Data excerpts
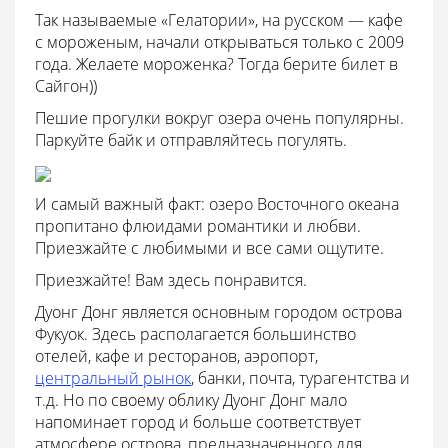
Так называемые «Гелатории», на русском — кафе
с мороженым, начали открываться только с 2009
года. Желаете мороженка? Тогда берите билет в
Сайгон))
Пешие прогулки вокруг озера очень популярны.
Паркуйте байк и отправляйтесь погулять.
И самый важный факт: озеро Восточного океана
пропитано флюидами романтики и любви.
Приезжайте с любимыми и все сами ощутите.
Приезжайте! Вам здесь понравится.
Дуонг Донг является основным городом острова
Фукуок. Здесь располагается большинство
отелей, кафе и ресторанов, аэропорт,
центральный рынок
, банки, почта, турагентства и
т.д. Но по своему облику Дуонг Донг мало
напоминает город и больше соответствует
атмосфере острова, предназначенного для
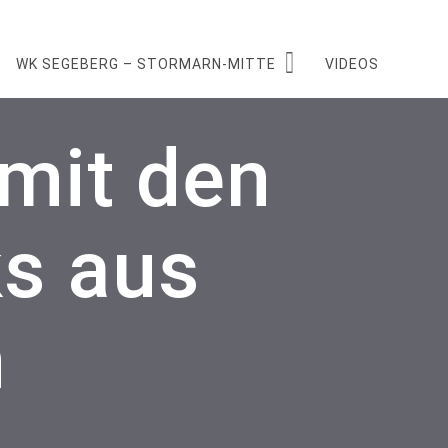
WK SEGEBERG – STORMARN-MITTE
VIDEOS
mit den
s aus
m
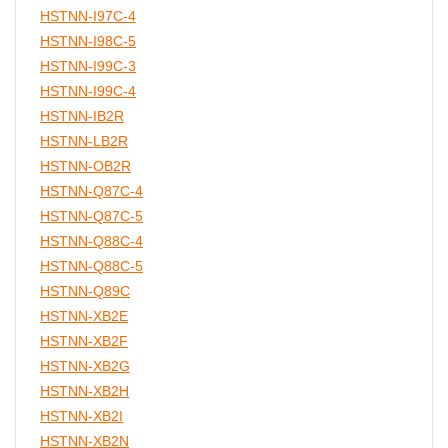
HSTNN-I97C-4
HSTNN-I98C-5
HSTNN-I99C-3
HSTNN-I99C-4
HSTNN-IB2R
HSTNN-LB2R
HSTNN-OB2R
HSTNN-Q87C-4
HSTNN-Q87C-5
HSTNN-Q88C-4
HSTNN-Q88C-5
HSTNN-Q89C
HSTNN-XB2E
HSTNN-XB2F
HSTNN-XB2G
HSTNN-XB2H
HSTNN-XB2I
HSTNN-XB2N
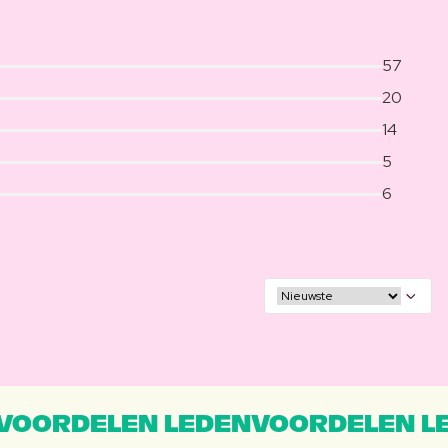
57
20
14
5
6
VOORDELEN LEDENVOORDELEN L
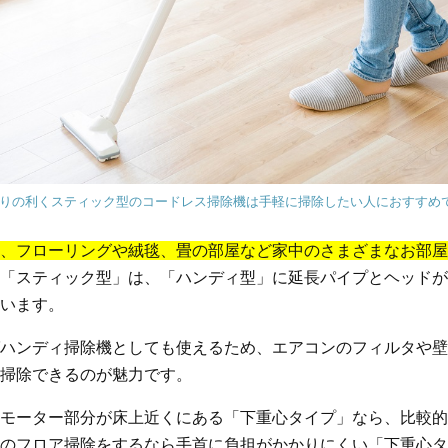
りの利くスティック型のコードレス掃除機は手軽に掃除したい人におすすめ
、フローリングや絨毯、畳の部屋など家中のさまざまなお部屋
「スティック型」は、「ハンディ型」に延長パイプとヘッドが
います。
ハンディ掃除機としても使えるため、エアコンのフィルタや壁
掃除できるのが魅力です。
モーター部分が床上近くにある「下重心タイプ」なら、比較的
のフロア掃除をするなら手首に負担がかかりにくい「下重心タ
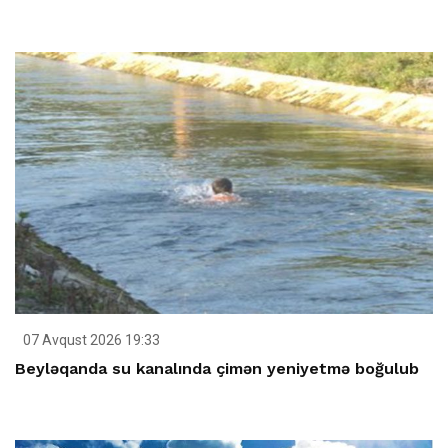
07 Avqust 2026 19:33
Beyləqanda su kanalında çimən yeniyetmə boğulub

» **YOUR ASSIGNMENT**
Produce the lines from the first line of the entries through the line that contains "пропитано флюидами романтики и любви.", exactly, leaving the pictures behind.

» **EXERCISE RESPONSE**
Так называемые «Гелатории», на русском — кафе
с мороженым, начали открываться только с 2009
года. Желаете мороженка? Тогда берите билет в
Сайгон))
Пешие прогулки вокруг озера очень популярны.
Паркуйте байк и отправляйтесь погулять.
И самый важный факт: озеро Восточного океана
пропитано флюидами романтики и любви.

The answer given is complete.